*** SOURCE DATA Section Begins ***

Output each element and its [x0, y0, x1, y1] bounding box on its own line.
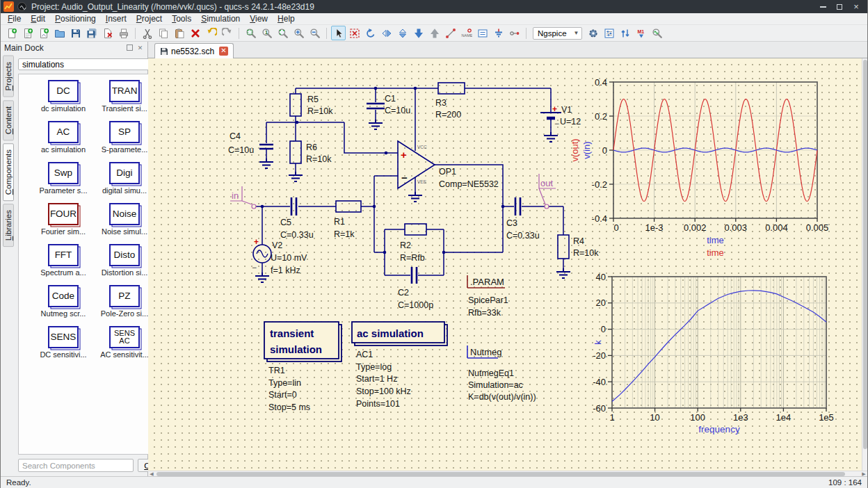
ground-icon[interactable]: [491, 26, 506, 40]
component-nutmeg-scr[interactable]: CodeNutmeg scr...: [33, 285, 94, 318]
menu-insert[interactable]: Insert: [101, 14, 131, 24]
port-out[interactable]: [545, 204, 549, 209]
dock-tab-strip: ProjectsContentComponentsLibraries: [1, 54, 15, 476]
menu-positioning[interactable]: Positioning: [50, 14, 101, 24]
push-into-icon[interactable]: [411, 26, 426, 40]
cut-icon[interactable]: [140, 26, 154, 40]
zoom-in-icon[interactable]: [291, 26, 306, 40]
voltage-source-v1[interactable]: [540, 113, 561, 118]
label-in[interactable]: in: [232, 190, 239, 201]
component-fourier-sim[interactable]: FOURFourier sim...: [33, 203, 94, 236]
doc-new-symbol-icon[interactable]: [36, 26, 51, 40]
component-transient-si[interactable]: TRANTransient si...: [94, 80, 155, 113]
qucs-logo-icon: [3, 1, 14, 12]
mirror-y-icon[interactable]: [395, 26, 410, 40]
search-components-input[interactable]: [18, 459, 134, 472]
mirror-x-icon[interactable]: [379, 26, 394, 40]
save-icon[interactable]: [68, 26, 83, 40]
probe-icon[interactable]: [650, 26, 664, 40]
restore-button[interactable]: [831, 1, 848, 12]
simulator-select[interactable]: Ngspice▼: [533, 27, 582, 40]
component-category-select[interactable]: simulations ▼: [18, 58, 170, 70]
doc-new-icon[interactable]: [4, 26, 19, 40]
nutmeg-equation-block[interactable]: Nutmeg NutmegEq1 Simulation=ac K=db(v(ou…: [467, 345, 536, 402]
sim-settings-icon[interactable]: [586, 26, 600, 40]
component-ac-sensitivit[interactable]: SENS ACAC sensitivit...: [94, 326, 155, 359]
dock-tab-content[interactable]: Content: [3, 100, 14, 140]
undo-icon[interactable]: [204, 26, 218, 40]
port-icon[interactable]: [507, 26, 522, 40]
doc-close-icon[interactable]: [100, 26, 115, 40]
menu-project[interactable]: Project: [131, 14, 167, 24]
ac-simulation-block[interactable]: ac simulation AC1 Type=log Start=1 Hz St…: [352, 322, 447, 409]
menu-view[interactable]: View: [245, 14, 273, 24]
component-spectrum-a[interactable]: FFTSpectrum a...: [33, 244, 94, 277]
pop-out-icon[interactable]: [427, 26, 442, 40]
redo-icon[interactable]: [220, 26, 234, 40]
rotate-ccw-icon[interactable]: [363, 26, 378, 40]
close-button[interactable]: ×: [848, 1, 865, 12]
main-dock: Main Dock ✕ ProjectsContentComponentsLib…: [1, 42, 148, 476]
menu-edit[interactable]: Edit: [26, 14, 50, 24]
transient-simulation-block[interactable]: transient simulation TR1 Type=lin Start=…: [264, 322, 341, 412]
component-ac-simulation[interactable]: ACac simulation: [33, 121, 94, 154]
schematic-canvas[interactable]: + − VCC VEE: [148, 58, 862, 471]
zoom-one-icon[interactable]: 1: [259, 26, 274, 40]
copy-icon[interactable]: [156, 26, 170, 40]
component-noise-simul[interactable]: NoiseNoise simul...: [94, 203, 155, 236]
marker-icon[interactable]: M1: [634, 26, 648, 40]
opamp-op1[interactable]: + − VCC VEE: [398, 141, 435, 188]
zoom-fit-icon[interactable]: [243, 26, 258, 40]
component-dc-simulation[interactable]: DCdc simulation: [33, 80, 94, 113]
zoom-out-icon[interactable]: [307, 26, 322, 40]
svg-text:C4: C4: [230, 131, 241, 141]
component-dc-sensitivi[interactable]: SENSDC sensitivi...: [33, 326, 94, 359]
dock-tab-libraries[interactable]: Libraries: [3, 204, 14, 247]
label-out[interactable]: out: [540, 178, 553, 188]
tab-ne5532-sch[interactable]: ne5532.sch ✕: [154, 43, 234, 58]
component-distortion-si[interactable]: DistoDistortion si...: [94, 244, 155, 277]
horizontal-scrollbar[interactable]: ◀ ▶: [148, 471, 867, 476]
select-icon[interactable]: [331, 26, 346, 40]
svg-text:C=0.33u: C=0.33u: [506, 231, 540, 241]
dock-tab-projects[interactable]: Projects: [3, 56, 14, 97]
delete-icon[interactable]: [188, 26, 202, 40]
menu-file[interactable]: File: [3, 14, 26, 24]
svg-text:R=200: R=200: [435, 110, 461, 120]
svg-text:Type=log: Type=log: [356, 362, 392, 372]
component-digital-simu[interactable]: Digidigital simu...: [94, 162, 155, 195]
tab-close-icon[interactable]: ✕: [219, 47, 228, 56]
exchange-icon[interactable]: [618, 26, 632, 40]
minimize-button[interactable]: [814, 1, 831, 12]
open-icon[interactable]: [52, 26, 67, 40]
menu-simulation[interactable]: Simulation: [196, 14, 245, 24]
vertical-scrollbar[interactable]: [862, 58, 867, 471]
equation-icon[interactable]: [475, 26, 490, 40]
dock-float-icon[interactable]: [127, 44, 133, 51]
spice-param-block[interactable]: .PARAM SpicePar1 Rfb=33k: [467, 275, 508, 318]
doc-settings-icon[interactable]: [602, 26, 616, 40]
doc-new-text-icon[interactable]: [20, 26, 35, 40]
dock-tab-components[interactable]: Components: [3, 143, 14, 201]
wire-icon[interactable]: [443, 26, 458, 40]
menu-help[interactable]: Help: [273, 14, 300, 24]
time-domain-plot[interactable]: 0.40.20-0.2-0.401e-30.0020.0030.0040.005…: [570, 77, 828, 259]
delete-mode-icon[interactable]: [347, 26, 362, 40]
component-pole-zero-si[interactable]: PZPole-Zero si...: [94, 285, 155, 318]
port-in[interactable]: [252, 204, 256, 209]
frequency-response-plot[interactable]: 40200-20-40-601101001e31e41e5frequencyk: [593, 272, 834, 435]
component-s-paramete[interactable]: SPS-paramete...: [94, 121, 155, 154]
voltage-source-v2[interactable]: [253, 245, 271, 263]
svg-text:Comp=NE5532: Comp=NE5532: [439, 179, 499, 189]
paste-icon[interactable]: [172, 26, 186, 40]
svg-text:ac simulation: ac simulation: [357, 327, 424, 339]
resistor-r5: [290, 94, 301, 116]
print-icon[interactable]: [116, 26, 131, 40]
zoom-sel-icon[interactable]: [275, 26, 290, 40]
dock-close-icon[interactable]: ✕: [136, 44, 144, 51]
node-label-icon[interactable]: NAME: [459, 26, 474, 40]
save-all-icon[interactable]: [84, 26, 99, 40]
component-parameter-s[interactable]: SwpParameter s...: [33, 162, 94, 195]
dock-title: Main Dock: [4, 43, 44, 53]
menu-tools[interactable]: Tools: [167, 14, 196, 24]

*** SOURCE DATA Section Ends ***

Every line above with the string "zoom" in it should be copied into the answer.

zoom-in-icon[interactable]: [291, 26, 306, 40]
zoom-one-icon[interactable]: 1: [259, 26, 274, 40]
zoom-fit-icon[interactable]: [243, 26, 258, 40]
zoom-out-icon[interactable]: [307, 26, 322, 40]
zoom-sel-icon[interactable]: [275, 26, 290, 40]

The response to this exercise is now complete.